#### [Assignment]
Copy every line below that has the word "Eropa" in it.

#### [Material for this exercise]

....................

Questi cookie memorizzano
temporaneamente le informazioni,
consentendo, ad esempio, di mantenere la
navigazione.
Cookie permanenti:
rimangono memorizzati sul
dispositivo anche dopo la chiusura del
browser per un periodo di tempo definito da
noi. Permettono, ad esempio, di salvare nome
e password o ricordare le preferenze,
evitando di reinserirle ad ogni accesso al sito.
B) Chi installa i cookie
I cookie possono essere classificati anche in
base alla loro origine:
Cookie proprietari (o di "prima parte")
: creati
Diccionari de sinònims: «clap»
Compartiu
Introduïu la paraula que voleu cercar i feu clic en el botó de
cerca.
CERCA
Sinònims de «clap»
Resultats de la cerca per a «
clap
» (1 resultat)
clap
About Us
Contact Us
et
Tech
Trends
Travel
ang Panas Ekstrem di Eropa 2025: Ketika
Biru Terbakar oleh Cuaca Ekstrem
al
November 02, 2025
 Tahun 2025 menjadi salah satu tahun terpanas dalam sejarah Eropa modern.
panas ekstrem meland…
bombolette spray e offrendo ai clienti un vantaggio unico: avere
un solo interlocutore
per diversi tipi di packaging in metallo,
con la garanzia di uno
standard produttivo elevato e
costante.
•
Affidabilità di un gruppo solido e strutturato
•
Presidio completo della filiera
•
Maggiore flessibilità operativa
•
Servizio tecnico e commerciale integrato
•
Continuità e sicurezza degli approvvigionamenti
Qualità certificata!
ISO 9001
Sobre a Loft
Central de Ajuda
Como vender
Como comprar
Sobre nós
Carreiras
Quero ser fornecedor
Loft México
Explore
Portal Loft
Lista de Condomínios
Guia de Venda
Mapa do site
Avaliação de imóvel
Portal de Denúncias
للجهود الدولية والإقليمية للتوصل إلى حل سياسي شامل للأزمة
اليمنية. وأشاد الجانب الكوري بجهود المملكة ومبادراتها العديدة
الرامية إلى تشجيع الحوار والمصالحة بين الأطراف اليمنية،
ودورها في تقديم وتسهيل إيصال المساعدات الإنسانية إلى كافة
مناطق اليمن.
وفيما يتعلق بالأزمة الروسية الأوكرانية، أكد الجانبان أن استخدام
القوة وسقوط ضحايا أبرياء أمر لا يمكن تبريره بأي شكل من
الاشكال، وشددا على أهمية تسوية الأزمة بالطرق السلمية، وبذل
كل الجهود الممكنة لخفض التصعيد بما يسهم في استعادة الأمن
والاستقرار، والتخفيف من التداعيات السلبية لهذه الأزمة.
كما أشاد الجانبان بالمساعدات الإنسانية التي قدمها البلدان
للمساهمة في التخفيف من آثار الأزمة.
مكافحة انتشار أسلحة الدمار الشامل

....................

#### [Task output]
ang Panas Ekstrem di Eropa 2025: Ketika
 Tahun 2025 menjadi salah satu tahun terpanas dalam sejarah Eropa modern.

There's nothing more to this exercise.